[Page-level text extractions]
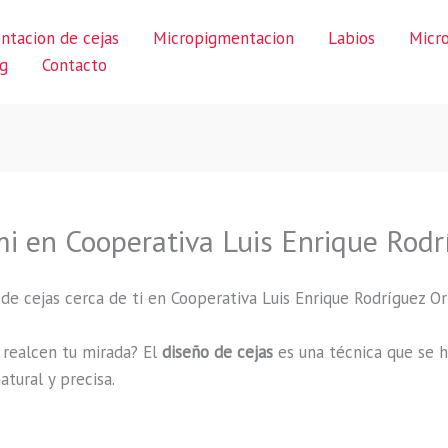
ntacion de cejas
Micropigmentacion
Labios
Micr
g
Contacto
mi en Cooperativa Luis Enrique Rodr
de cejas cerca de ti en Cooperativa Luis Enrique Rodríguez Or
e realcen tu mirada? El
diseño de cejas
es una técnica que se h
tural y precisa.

■ **Task description**
Copy each line of the records above that carries the word "Cooperativa".

■ **Answer to the exercise**
mi en Cooperativa Luis Enrique Rodr
de cejas cerca de ti en Cooperativa Luis Enrique Rodríguez Or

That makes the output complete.